DIRECTIONS FOR THIS TASK -> From the data below, repeat everything exactly except the images.

============================================================

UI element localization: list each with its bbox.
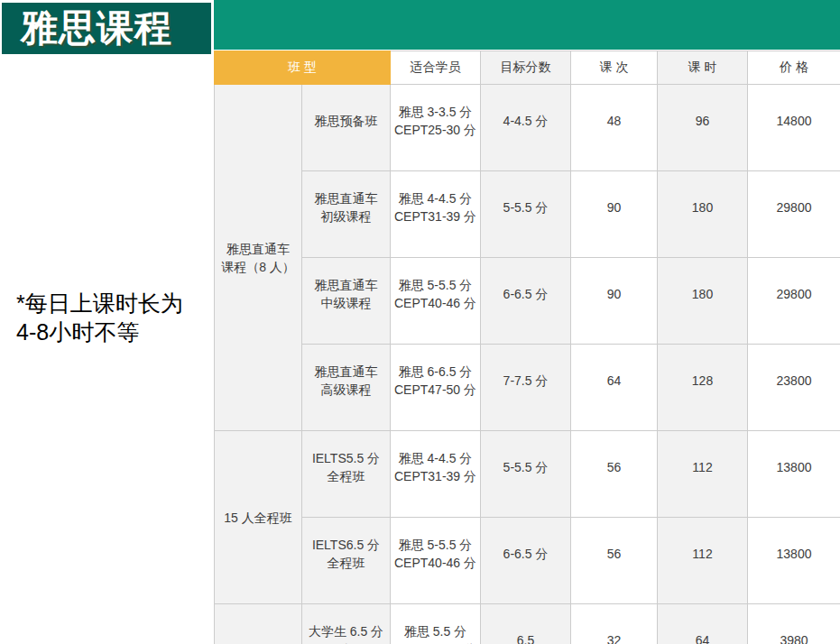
lessons-count-cell: 48 [571,85,658,171]
group-label-cell: 大学生 25人班 [215,604,302,644]
class-name-cell: 雅思直通车高级课程 [302,345,391,431]
class-name-cell: IELTS6.5 分全程班 [302,518,391,604]
target-score-cell: 6-6.5 分 [481,518,571,604]
lessons-count-cell: 32 [571,604,658,644]
lessons-count-cell: 64 [571,345,658,431]
title-banner: 雅思课程 [2,3,211,54]
table-row: 雅思直通车中级课程雅思 5-5.5 分CEPT40-46 分6-6.5 分901… [215,258,840,345]
suitable-students-cell: 雅思 5-5.5 分CEPT40-46 分 [391,258,481,345]
suitable-students-cell: 雅思 5.5 分CEPT45-46 分 [391,604,481,644]
table-header-row: 班 型 适合学员 目标分数 课 次 课 时 价 格 [215,51,840,85]
table-row: 雅思直通车初级课程雅思 4-4.5 分CEPT31-39 分5-5.5 分901… [215,171,840,258]
target-score-cell: 7-7.5 分 [481,345,571,431]
header-suitable-students: 适合学员 [391,51,481,85]
group-label-cell: 雅思直通车课程（8 人） [215,85,302,431]
suitable-students-cell: 雅思 3-3.5 分CEPT25-30 分 [391,85,481,171]
class-hours-cell: 96 [658,85,748,171]
class-name-cell: 雅思预备班 [302,85,391,171]
class-hours-cell: 128 [658,345,748,431]
lessons-count-cell: 56 [571,518,658,604]
target-score-cell: 6.5 [481,604,571,644]
page: 雅思课程 *每日上课时长为 4-8小时不等 班 型 适合学员 目标分数 课 次 … [0,0,840,644]
header-lessons: 课 次 [571,51,658,85]
table-row: IELTS6.5 分全程班雅思 5-5.5 分CEPT40-46 分6-6.5 … [215,518,840,604]
table-row: 雅思直通车课程（8 人）雅思预备班雅思 3-3.5 分CEPT25-30 分4-… [215,85,840,171]
class-hours-cell: 112 [658,518,748,604]
group-label-cell: 15 人全程班 [215,431,302,604]
class-hours-cell: 112 [658,431,748,518]
target-score-cell: 5-5.5 分 [481,431,571,518]
table-row: 雅思直通车高级课程雅思 6-6.5 分CEPT47-50 分7-7.5 分641… [215,345,840,431]
price-cell: 3980 [748,604,840,644]
table-row: 15 人全程班IELTS5.5 分全程班雅思 4-4.5 分CEPT31-39 … [215,431,840,518]
suitable-students-cell: 雅思 4-4.5 分CEPT31-39 分 [391,171,481,258]
side-note-line-1: *每日上课时长为 [16,289,183,317]
price-cell: 13800 [748,431,840,518]
price-cell: 13800 [748,518,840,604]
price-cell: 29800 [748,171,840,258]
class-hours-cell: 180 [658,171,748,258]
suitable-students-cell: 雅思 5-5.5 分CEPT40-46 分 [391,518,481,604]
side-note-line-2: 4-8小时不等 [16,317,183,346]
price-cell: 29800 [748,258,840,345]
header-class-type: 班 型 [215,51,391,85]
lessons-count-cell: 90 [571,258,658,345]
course-table-body: 雅思直通车课程（8 人）雅思预备班雅思 3-3.5 分CEPT25-30 分4-… [215,85,840,644]
target-score-cell: 4-4.5 分 [481,85,571,171]
course-table: 班 型 适合学员 目标分数 课 次 课 时 价 格 雅思直通车课程（8 人）雅思… [214,51,840,644]
suitable-students-cell: 雅思 6-6.5 分CEPT47-50 分 [391,345,481,431]
class-name-cell: 大学生 6.5 分班 [302,604,391,644]
top-accent-bar [214,0,840,50]
lessons-count-cell: 56 [571,431,658,518]
suitable-students-cell: 雅思 4-4.5 分CEPT31-39 分 [391,431,481,518]
target-score-cell: 5-5.5 分 [481,171,571,258]
header-class-hours: 课 时 [658,51,748,85]
table-row: 大学生 25人班大学生 6.5 分班雅思 5.5 分CEPT45-46 分6.5… [215,604,840,644]
class-name-cell: IELTS5.5 分全程班 [302,431,391,518]
side-note: *每日上课时长为 4-8小时不等 [16,289,183,346]
page-title: 雅思课程 [2,10,172,47]
price-cell: 23800 [748,345,840,431]
class-name-cell: 雅思直通车初级课程 [302,171,391,258]
price-cell: 14800 [748,85,840,171]
class-hours-cell: 64 [658,604,748,644]
class-name-cell: 雅思直通车中级课程 [302,258,391,345]
lessons-count-cell: 90 [571,171,658,258]
class-hours-cell: 180 [658,258,748,345]
header-price: 价 格 [748,51,840,85]
header-target-score: 目标分数 [481,51,571,85]
target-score-cell: 6-6.5 分 [481,258,571,345]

============================================================

ANSWER FOR THIS EXERCISE ->
UI element localization: list each with its bbox.
lessons-count-cell: 48 [571,85,658,171]
group-label-cell: 大学生 25人班 [215,604,302,644]
class-name-cell: 雅思直通车高级课程 [302,345,391,431]
class-name-cell: IELTS6.5 分全程班 [302,518,391,604]
target-score-cell: 6-6.5 分 [481,518,571,604]
lessons-count-cell: 32 [571,604,658,644]
lessons-count-cell: 64 [571,345,658,431]
title-banner: 雅思课程 [2,3,211,54]
table-row: 雅思直通车中级课程雅思 5-5.5 分CEPT40-46 分6-6.5 分901… [215,258,840,345]
suitable-students-cell: 雅思 5-5.5 分CEPT40-46 分 [391,258,481,345]
suitable-students-cell: 雅思 5.5 分CEPT45-46 分 [391,604,481,644]
table-header-row: 班 型 适合学员 目标分数 课 次 课 时 价 格 [215,51,840,85]
table-row: 雅思直通车初级课程雅思 4-4.5 分CEPT31-39 分5-5.5 分901… [215,171,840,258]
target-score-cell: 7-7.5 分 [481,345,571,431]
header-suitable-students: 适合学员 [391,51,481,85]
group-label-cell: 雅思直通车课程（8 人） [215,85,302,431]
suitable-students-cell: 雅思 3-3.5 分CEPT25-30 分 [391,85,481,171]
class-hours-cell: 96 [658,85,748,171]
class-name-cell: 雅思预备班 [302,85,391,171]
class-hours-cell: 128 [658,345,748,431]
lessons-count-cell: 56 [571,518,658,604]
target-score-cell: 6.5 [481,604,571,644]
page: 雅思课程 *每日上课时长为 4-8小时不等 班 型 适合学员 目标分数 课 次 … [0,0,840,644]
header-lessons: 课 次 [571,51,658,85]
table-row: IELTS6.5 分全程班雅思 5-5.5 分CEPT40-46 分6-6.5 … [215,518,840,604]
table-row: 雅思直通车课程（8 人）雅思预备班雅思 3-3.5 分CEPT25-30 分4-… [215,85,840,171]
class-hours-cell: 112 [658,518,748,604]
group-label-cell: 15 人全程班 [215,431,302,604]
class-hours-cell: 112 [658,431,748,518]
target-score-cell: 5-5.5 分 [481,431,571,518]
table-row: 雅思直通车高级课程雅思 6-6.5 分CEPT47-50 分7-7.5 分641… [215,345,840,431]
price-cell: 3980 [748,604,840,644]
table-row: 15 人全程班IELTS5.5 分全程班雅思 4-4.5 分CEPT31-39 … [215,431,840,518]
suitable-students-cell: 雅思 4-4.5 分CEPT31-39 分 [391,171,481,258]
side-note-line-1: *每日上课时长为 [16,289,183,317]
price-cell: 13800 [748,431,840,518]
price-cell: 13800 [748,518,840,604]
price-cell: 29800 [748,171,840,258]
class-hours-cell: 180 [658,171,748,258]
suitable-students-cell: 雅思 5-5.5 分CEPT40-46 分 [391,518,481,604]
side-note-line-2: 4-8小时不等 [16,317,183,346]
price-cell: 29800 [748,258,840,345]
header-class-type: 班 型 [215,51,391,85]
lessons-count-cell: 90 [571,258,658,345]
course-table-body: 雅思直通车课程（8 人）雅思预备班雅思 3-3.5 分CEPT25-30 分4-… [215,85,840,644]
target-score-cell: 4-4.5 分 [481,85,571,171]
course-table: 班 型 适合学员 目标分数 课 次 课 时 价 格 雅思直通车课程（8 人）雅思… [214,51,840,644]
suitable-students-cell: 雅思 6-6.5 分CEPT47-50 分 [391,345,481,431]
class-name-cell: 大学生 6.5 分班 [302,604,391,644]
top-accent-bar [214,0,840,50]
lessons-count-cell: 56 [571,431,658,518]
suitable-students-cell: 雅思 4-4.5 分CEPT31-39 分 [391,431,481,518]
target-score-cell: 5-5.5 分 [481,171,571,258]
header-class-hours: 课 时 [658,51,748,85]
table-row: 大学生 25人班大学生 6.5 分班雅思 5.5 分CEPT45-46 分6.5… [215,604,840,644]
class-name-cell: IELTS5.5 分全程班 [302,431,391,518]
side-note: *每日上课时长为 4-8小时不等 [16,289,183,346]
page-title: 雅思课程 [2,10,172,47]
price-cell: 23800 [748,345,840,431]
class-name-cell: 雅思直通车初级课程 [302,171,391,258]
price-cell: 14800 [748,85,840,171]
class-hours-cell: 64 [658,604,748,644]
class-name-cell: 雅思直通车中级课程 [302,258,391,345]
lessons-count-cell: 90 [571,171,658,258]
class-hours-cell: 180 [658,258,748,345]
header-price: 价 格 [748,51,840,85]
header-target-score: 目标分数 [481,51,571,85]
target-score-cell: 6-6.5 分 [481,258,571,345]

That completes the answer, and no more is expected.